Und mehr noch: der Sohn des lebendigen Gottes.
Jesus
reagiert prompt. Er nennt Petrus
„selig“. Aber er stellt auch sofort
klar: Diese Erkenntnis hat Simon nicht aus sich, nicht aus eigener
intellektueller Kraft. Sie ist ihm vom Vater im Himmel geschenkt worden.
Und genau
auf diesem Fundament – auf diesem vom Geist Gottes eingegebenen Glauben
– gründet Jesus seine Kirche. Simon,
der ungestüme Fischer mit all seinen Fehlern und Zweifeln, wird zum
„Petrus“, zum Felsen.
Jesus
verheißt, dass die Mächte der Unterwelt seine Kirche nicht überwältigen
werden. Das ist ein Trostwort, das wir gerade in Zeiten von
Kirchenkrisen und Strukturdebatten bitter nötig haben.
Die Kirche
steht und fällt letztlich nicht mit unseren menschlichen Konzepten,
unserer perfekten Verwaltung, den Strukturreformen oder unserer
Außendarstellung. Sie steht auf dem Fundament des
Christus-Bekenntnisses. Und was hat
es mit den Schlüsseln, die Jesus dem Petrus anvertraut, auf sich? Sie
sind kein Instrument der Machtpolitik. Sie sind ein Auftrag der
Versöhnung.
Lösen bedeutet:
Türen öffnen, Befreiung zusagen, den Weg zu Gott freimachen.
Binden bedeutet:
Verantwortung ernst nehmen, Unrecht beim Namen nennen und die
Gemeinschaft im Guten zusammenhalten.
Am Ende des Evangeliums
folgt ein seltsames Schweigen: Jesus verbietet den Jüngern, mit
niemandem darüber zu sprechen.
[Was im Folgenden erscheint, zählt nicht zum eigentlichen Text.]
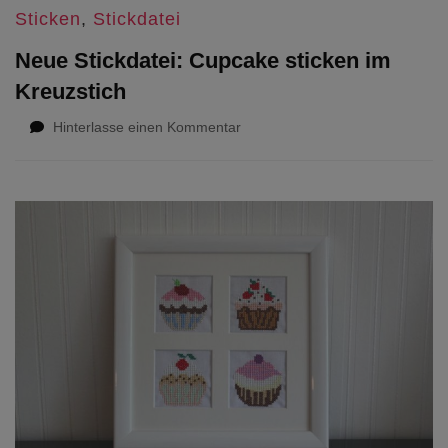
Sticken
,
Stickdatei
Neue Stickdatei: Cupcake sticken im
Kreuzstich
zu
Hinterlasse einen Kommentar
Neue
Stickdatei:
Cupcake
sticken
im
Kreuzstich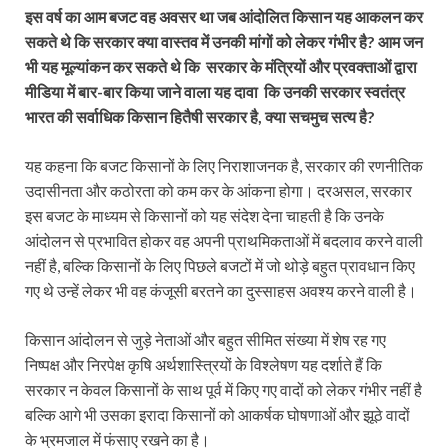
इस वर्ष का आम बजट वह अवसर था जब आंदोलित किसान यह आकलन कर
सकते थे कि सरकार क्या वास्तव में उनकी मांगों को लेकर गंभीर है? आम जन
भी यह मूल्यांकन कर सकते थे कि सरकार के मंत्रियों और प्रवक्ताओं द्वारा
मीडिया में बार-बार किया जाने वाला यह दावा कि उनकी सरकार स्वतंत्र
भारत की सर्वाधिक किसान हितैषी सरकार है, क्या सचमुच सत्य है?
यह कहना कि बजट किसानों के लिए निराशाजनक है, सरकार की रणनीतिक
उदासीनता और कठोरता को कम कर के आंकना होगा। दरअसल, सरकार
इस बजट के माध्यम से किसानों को यह संदेश देना चाहती है कि उनके
आंदोलन से प्रभावित होकर वह अपनी प्राथमिकताओं में बदलाव करने वाली
नहीं है, बल्कि किसानों के लिए पिछले बजटों में जो थोड़े बहुत प्रावधान किए
गए थे उन्हें लेकर भी वह कंजूसी बरतने का दुस्साहस अवश्य करने वाली है।
किसान आंदोलन से जुड़े नेताओं और बहुत सीमित संख्या में शेष रह गए
निष्पक्ष और निरपेक्ष कृषि अर्थशास्त्रियों के विश्लेषण यह दर्शाते हैं कि
सरकार न केवल किसानों के साथ पूर्व में किए गए वादों को लेकर गंभीर नहीं है
बल्कि आगे भी उसका इरादा किसानों को आकर्षक घोषणाओं और झूठे वादों
के भ्रमजाल में फंसाए रखने का है।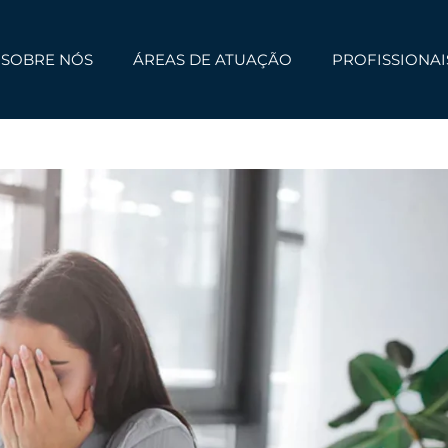
SOBRE NÓS
ÁREAS DE ATUAÇÃO
PROFISSIONAI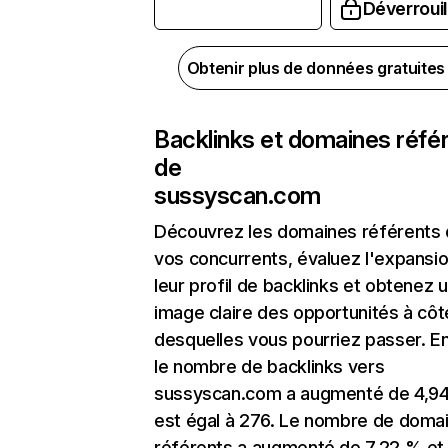
Déverrouil
Obtenir plus de données gratuite
Backlinks et domaines réfé
de
sussyscan.com
Découvrez les domaines référents
vos concurrents, évaluez l'expansi
leur profil de backlinks et obtenez 
image claire des opportunités à côt
desquelles vous pourriez passer. En
le nombre de backlinks vers
sussyscan.com a augmenté de 4,94
est égal à 276. Le nombre de doma
référents a augmenté de 7,22 % et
Warum? Weil sein Weg als Messias erst
noch vollendet werden muss. Es ist kein Weg des triumphalen Einzugs in
einen irdischen Palast. Es ist der Weg ans Kreuz und durch das Grab
hindurch zur Auferstehung. Erst von dort aus versteht man ganz, wer
dieser Christus wirklich ist.
Liebe Schwestern und Brüder
Die Frage Jesu hallt durch die Jahrhunderte
bis in unsere Kirchenbänke und in unseren Alltag hinein:
„Ihr aber, für wen haltet ihr mich?“
Jesus
fragt uns nicht nach unserem theoretischen Wissen. Er fragt uns:
Antworten wir ihm nicht mit dem, was andere
meinen und sagen oder mit auswendig gelernten Katechismussätzen.
Antworten wir ihm wie Petrus mit
unserem Herzen. Er ist der Christus, der Sohn des lebendigen Gottes –
unser Fundament, unser Fels, der uns hält, wenn alles andere wankt.